The UMIK-1 seems simple enough but setting up the miniDSP 2X4HD with DDRC-24 or the nanoAVR HD is somewhat confusing. Remember, Baptist Pastor - Bible is not a problem and I am getting the hang of some of the audio but I really have a lot of learning to do.

I would like to know what the best setup might be with my receiver.Would it be good to use the UMIK-1 with REW to tweek the system after using YPAO?

Since the 2X4HD has a Toslink input I am wondering if that is the best way to connect everything from the Yamaha. The Yamaha does not have RCA jacks for every speaker output to connect to the 2X4HD unless I am missing something.
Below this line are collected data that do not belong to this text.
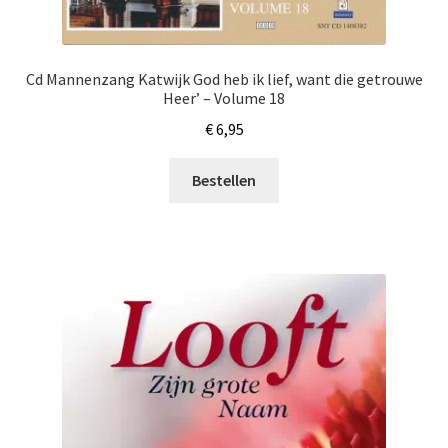
Cd Mannenzang Katwijk God heb ik lief, want die getrouwe
Heer’ – Volume 18
€
6,95
Bestellen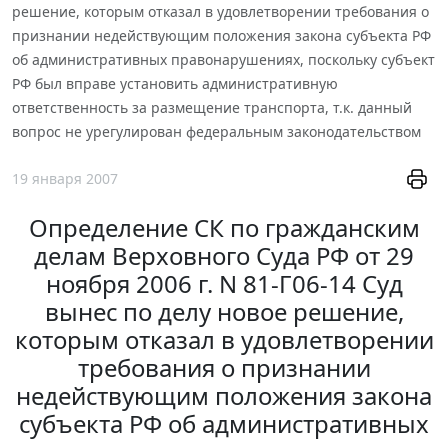
решение, которым отказал в удовлетворении требования о
признании недействующим положения закона субъекта РФ
об административных правонарушениях, поскольку субъект
РФ был вправе установить административную
ответственность за размещение транспорта, т.к. данный
вопрос не урегулирован федеральным законодательством
19 января 2007
Определение СК по гражданским
делам Верховного Суда РФ от 29
ноября 2006 г. N 81-Г06-14 Суд
вынес по делу новое решение,
которым отказал в удовлетворении
требования о признании
недействующим положения закона
субъекта РФ об административных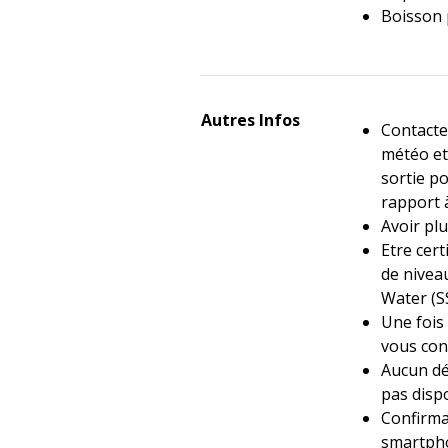
Boisson 
Autres Infos
Contacter
météo et
sortie p
rapport à
Avoir pl
Etre cert
de nive
Water (S
Une fois
vous con
Aucun déb
pas disp
Confirma
smartpho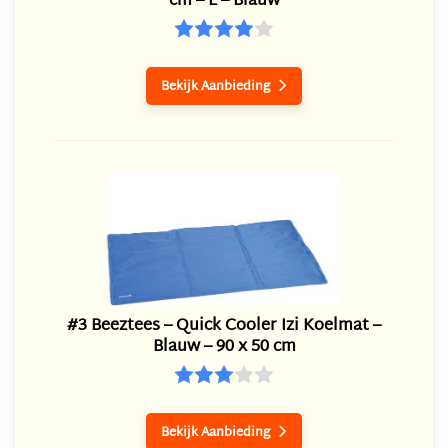
cm – L – Blauw
Bekijk Aanbieding

#3 Beeztees – Quick Cooler Izi Koelmat –
Blauw – 90 x 50 cm
Bekijk Aanbieding
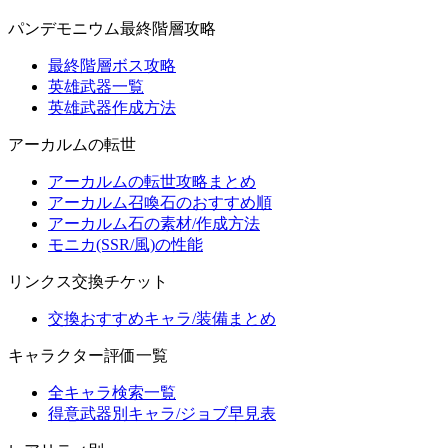
パンデモニウム最終階層攻略
最終階層ボス攻略
英雄武器一覧
英雄武器作成方法
アーカルムの転世
アーカルムの転世攻略まとめ
アーカルム召喚石のおすすめ順
アーカルム石の素材/作成方法
モニカ(SSR/風)の性能
リンクス交換チケット
交換おすすめキャラ/装備まとめ
キャラクター評価一覧
全キャラ検索一覧
得意武器別キャラ/ジョブ早見表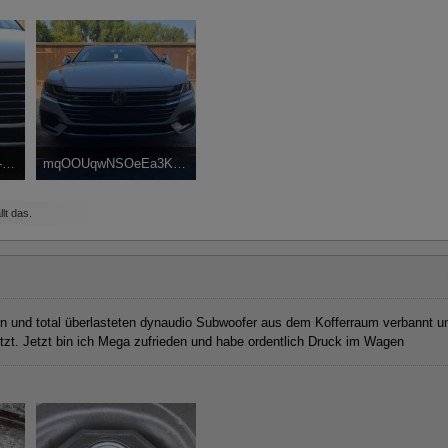
8-ADB8-F61C3DDE28ED.jpg
mqOOUqwNSOeEa3KXy+6BUg.jpg
4 mal angesehen
183 kB, 800×600, 5.710 mal angesehen
lt das.
 und total überlasteten dynaudio Subwoofer aus dem Kofferraum verbannt u
tzt. Jetzt bin ich Mega zufrieden und habe ordentlich Druck im Wagen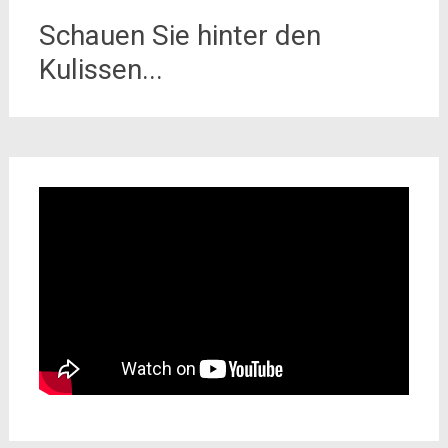
Schauen Sie hinter den
Kulissen...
I do realize you cannot connect every speakers' output to the 2X4HD at the same time via RCA.

Obviously, I realize I can only work on two speakers at a time while using the 2X4HD.

The bottom line is I am essentially trying to tweak my 11 speakers after running YPAO. Then use the 2X4HD for the subs.

I would need to know if DDRC-24 or nanoAVR HD would even be beneficial to me.

God bless you all,

Pastor Greg Heenan
Unity Baptist Church
Baton Rouge, LA.


----------



## RTS100x5 (Sep 12, 2009)

In my opinion the MiniDSP NANOAVR DL is the way to go... with the HD series all your getting is room EQ / Xover / ...with the Dirac Live series your getting a whole new world of room optimization - all of which is done for you with just a microphone and an hour of your time...


----------



## Pastor GH (Aug 30, 2017)

Thanks for the info. Would it still balance my 4 subs?

God bless you


----------